As I have linked elsewhere on this thread if you go to the modulus electronics website they actually recommend it. Specifically because as well as the wires being run in parallel they are also 90 degrees to the signal wires so they are well out of the way of causing any interference.
@MatthewNorthMusic your loss, mate. I can't make you help yourself or learn things. Going from up to down is something Fender used, and it's great. But at least read about twisted pair cables and AC signals and even data cables and shielding. The only time you do not need to twist your filament wire is when you use DC filament supply. Why every Marshall amp and Fender amp twisted cables? Why are computer network cables twisted? Be reasonable and learn. Or just stop claiming something you understood wrong.
OK answer me this then why then are amplifiers made on printed circuit boards do the filament tracks run in parallel? And why is there no hum picked up on my amp here ? And hasn't been for over 2 years since I built it ?
Yes, it's well known that the JTM was umm.... "heavily inspired"😊 shall we say by the tweed bassman. But there are so many variables that contribute to the over all sound of a guitar amplifier that even small differences in materials, layout, etc. Can sometimes result in rather dramatic changes in tonal characteristics, response, volume and other parameters. Even though the JTM was basically a straight rip of the bassman there were still enough differences, most notably the different power tube and speaker compliments that the JTM is essentially a unique amplifier apart from its parent DNA.
The Speaker has way more relevance for the sound than the amp though. shove any half dence valve amp into some greenbacks you get an approximation to a classic marshall type sound
Thanks for this, hadn't heard of the brand of kit. I assume they can be wired for 110v US electricity? Also those glass things are called tubes, not 'valves' ;-) I'm kidding!

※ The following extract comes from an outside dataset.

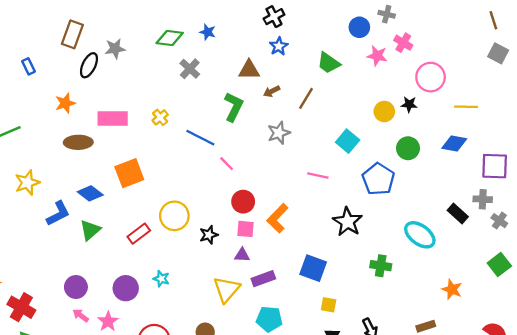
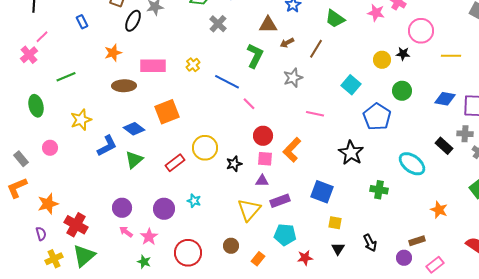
blue diamond: (454, 144) -> (445, 99), moved
pink line: (318, 176) -> (315, 114), moved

Super .. I bought a 20 Watt Plexi two Knob control only ...Volume + Tone, from Ampmaker UK a few years back . I really want to buy one of these ..especially these having more controls . Do they give you a schematic ..with the kit . By the way you did a cracking job on your build very tidy looks spot on !
Looks to be much the the same spec as mine. But when mine is cranked, the presence squeals when turned up. I read on the Metroamp forum that is normal for early Plexi specs, but I dunno. They were saying it's because some DC finds its way to the presence pot. Maybe that's it. The other thing I want to solve is how when it is turned up there is very little margin between a soft note with a light touch and it going full bore blasting your face off. Just the slightest more pressure with the pick makes it go from an almost clean, soft note to full tilt. I know from experience that these amps are very sensitive like that, but this one seems more so. It does not do it so much plugging it into my Freyette Power Station, so I wonder if it's something going on between the output section and the 2x12 I use making that happen. P.S. I grew up in Milton Keynes, but have lived in NZ for yonks now. It is impossible to get many of the parts we need for this stuff, e.g., I had to import a 0.68uF cap FFS. No Jaffa Cakes here either, or vinegar at the chippy. Oh Well, at least we can watch the football live in the middle of the night these days (Saturday afternoon kickoff is usually around 4am Sunday morning here).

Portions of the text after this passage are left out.